*** Opening Data shown ***

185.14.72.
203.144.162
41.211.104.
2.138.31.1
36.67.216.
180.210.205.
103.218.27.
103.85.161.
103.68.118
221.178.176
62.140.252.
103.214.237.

*** Closing Data shown ***

Assigned task | Please return, exactly as written, the line containing "41.211.104." and every line after it through the end of the records above, and nothing else.

Answer to the problem |
41.211.104.
2.138.31.1
36.67.216.
180.210.205.
103.218.27.
103.85.161.
103.68.118
221.178.176
62.140.252.
103.214.237.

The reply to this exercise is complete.